United resumed where they had left off in May with all the confidence of a team lauded as the best in the country, while Norwich played like opponents who knew their place. That place was third last time - a position which, on this anaemic showing, they will do well to repeat.
A year ago, on opening day, the pride of East Anglia first hinted at their unheralded championship candidacy by coming back from a 2-0 deficit at Arsenal to win 4-2. That sort of spirit, and finishing power, was conspicuously absent yesterday, when United won with a gear to spare.
They had plenty in reserve literally, too, with Eric Cantona absent, injured, and internationals of the calibre of Brian McClair and Lee Sharpe confined to the bench.
It was a significant win. Early days these may be, but by the end Norwich looked as deflated as they were on 5 April, when United won 3-1 at Carrow Road to knock the Canaries off their perch at the top of the table, and set up their own historic triumph.
The popular perception is that the distractions of Europe will undermine them in the League, enabling anyone of half a dozen pretenders to dethrone them. A plausible theory it may be, but yesterday such talk sounded suspiciously like whistling in the dark.
They won comfortably and they won well, restricting Norwich to just two goal attempts, neither of which carried real conviction.
In the absence of Cantona, nursing a strain behind the knee, United promoted Bryan Robson to perform a central role in a midfield unlikely to be equalled in terms of competitive spirit. Afterwards Alex Ferguson said: 'Bryan was marvellous out there today, he is just so defiant.
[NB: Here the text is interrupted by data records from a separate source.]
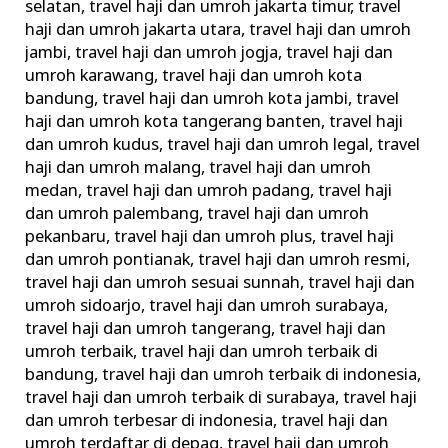
selatan
,
travel haji dan umroh jakarta timur
,
travel
haji dan umroh jakarta utara
,
travel haji dan umroh
jambi
,
travel haji dan umroh jogja
,
travel haji dan
umroh karawang
,
travel haji dan umroh kota
bandung
,
travel haji dan umroh kota jambi
,
travel
haji dan umroh kota tangerang banten
,
travel haji
dan umroh kudus
,
travel haji dan umroh legal
,
travel
haji dan umroh malang
,
travel haji dan umroh
medan
,
travel haji dan umroh padang
,
travel haji
dan umroh palembang
,
travel haji dan umroh
pekanbaru
,
travel haji dan umroh plus
,
travel haji
dan umroh pontianak
,
travel haji dan umroh resmi
,
travel haji dan umroh sesuai sunnah
,
travel haji dan
umroh sidoarjo
,
travel haji dan umroh surabaya
,
travel haji dan umroh tangerang
,
travel haji dan
umroh terbaik
,
travel haji dan umroh terbaik di
bandung
,
travel haji dan umroh terbaik di indonesia
,
travel haji dan umroh terbaik di surabaya
,
travel haji
dan umroh terbesar di indonesia
,
travel haji dan
umroh terdaftar di depag
,
travel haji dan umroh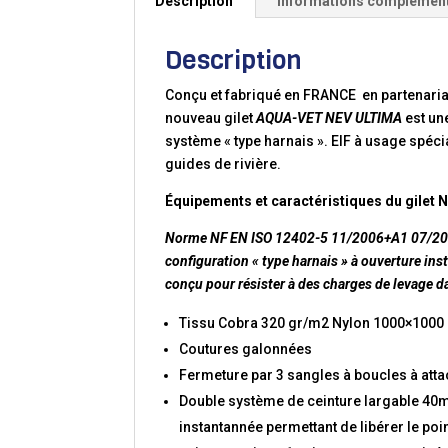
Description
Informations complémen
Description
Conçu et fabriqué en FRANCE en partenari
nouveau gilet
AQUA-VET NEV ULTIMA
est un
système « type harnais ». EIF à usage spéci
guides de rivière.
Équipements et caractéristiques du gilet
Norme NF EN ISO 12402-5 11/2006+A1 07/2010
configuration « type harnais » à ouverture i
conçu pour résister à des charges de levage d
Tissu Cobra 320 gr/m2 Nylon 1000×1000
Coutures galonnées
Fermeture par 3 sangles à boucles à at
Double système de ceinture largable 40mm
instantannée permettant de libérer le po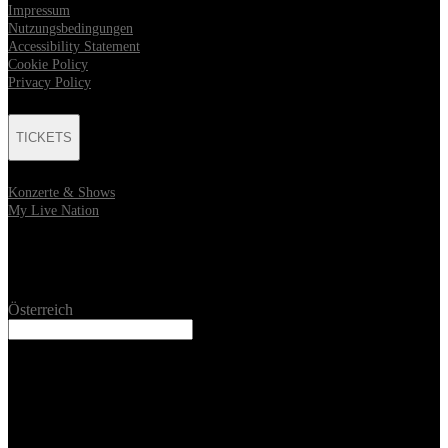
Impressum
Nutzungsbedingungen
Accessibility Statement
Cookie Policy
Privacy Policy
TICKETS
Konzerte & Shows
My Live Nation
Location
Österreich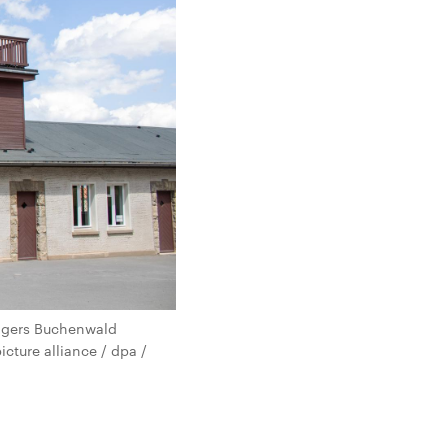
lagers Buchenwald
cture alliance / dpa /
He's not going to give in or accept the fact that anyone could possibly take his place.'
Apart from the old warrior, steaming into tackles, they had Paul Ince and Roy Keane ferreting away with a vigour which kept Norwich permanently on the back foot.
For more than half the game they paid the champions exaggerated respect, sitting back in defensive posture with Ian Culverhouse sweeping behind three centre-halves.
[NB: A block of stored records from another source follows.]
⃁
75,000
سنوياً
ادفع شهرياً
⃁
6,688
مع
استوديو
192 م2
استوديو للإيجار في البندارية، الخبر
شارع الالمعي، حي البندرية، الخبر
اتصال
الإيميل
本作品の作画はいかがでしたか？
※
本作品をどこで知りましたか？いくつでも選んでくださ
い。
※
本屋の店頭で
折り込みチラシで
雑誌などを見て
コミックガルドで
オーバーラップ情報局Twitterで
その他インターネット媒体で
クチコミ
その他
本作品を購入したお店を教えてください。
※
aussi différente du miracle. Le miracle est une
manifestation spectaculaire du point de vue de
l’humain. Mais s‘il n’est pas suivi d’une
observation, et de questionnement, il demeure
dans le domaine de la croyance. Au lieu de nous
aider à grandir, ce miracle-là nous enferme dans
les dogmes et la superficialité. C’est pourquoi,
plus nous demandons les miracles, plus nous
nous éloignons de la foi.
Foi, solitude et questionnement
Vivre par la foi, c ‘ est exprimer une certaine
Presented with the initiative, United put it to good use, and Robson had threatened twice before Giggs put them ahead.
It was an untidy, up-and-under sort of opening, Bryan Gunn's defence failing to combat the header with which Keane met Denis Irwin's corner and Mark Hughes hoisting the ball into the middle, where the goalkeeper could do no more than touch it on to the crossbar. If the build-up left something to be desired, the finish was top notch, the Welsh prodigy fastening on to the rebound and burying a left-foot volley from six yards.
Passive through the first half Norwich perked up a little in the second and Peter Schmeichel was extended overhead in keeping out Mark Robins' strong shot from the right.
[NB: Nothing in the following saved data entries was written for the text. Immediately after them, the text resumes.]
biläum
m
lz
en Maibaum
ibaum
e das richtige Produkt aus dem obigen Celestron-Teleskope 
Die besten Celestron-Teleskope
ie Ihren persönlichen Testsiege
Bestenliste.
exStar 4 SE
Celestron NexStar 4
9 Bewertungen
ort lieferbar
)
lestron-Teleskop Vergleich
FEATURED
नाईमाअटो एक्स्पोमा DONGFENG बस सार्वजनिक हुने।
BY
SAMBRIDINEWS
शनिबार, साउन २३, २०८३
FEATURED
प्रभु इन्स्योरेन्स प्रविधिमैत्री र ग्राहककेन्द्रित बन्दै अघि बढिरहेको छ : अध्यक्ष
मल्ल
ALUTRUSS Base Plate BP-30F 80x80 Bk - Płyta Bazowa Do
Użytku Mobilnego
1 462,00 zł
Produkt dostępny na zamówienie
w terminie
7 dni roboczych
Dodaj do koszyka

The fightback was all too brief. Ince played the ball into the penalty area, Hughes laid it off invitingly and Robson drove home low, from 15 yards. With 57 minutes gone, it was all over.
Hughes might have doubled the margin but had a meaty header saved and miscued horribly at close range. United could afford to be charitable. Ferguson professed himself 'well satisfied' with performance and result.
The laconic Mike Walker sought to play down a bad day at the office. 'It was only one game,' he said. The disappointment on his players' faces told another story.
Norwich City (1-3-4-2): Gunn; Culverhouse; Butterworth, Polston, Newman; Bowen, Crook, Goss, Fox; Sutton, Robins (Ekoku, 70). Substitues not used: Megson, Howie (gk).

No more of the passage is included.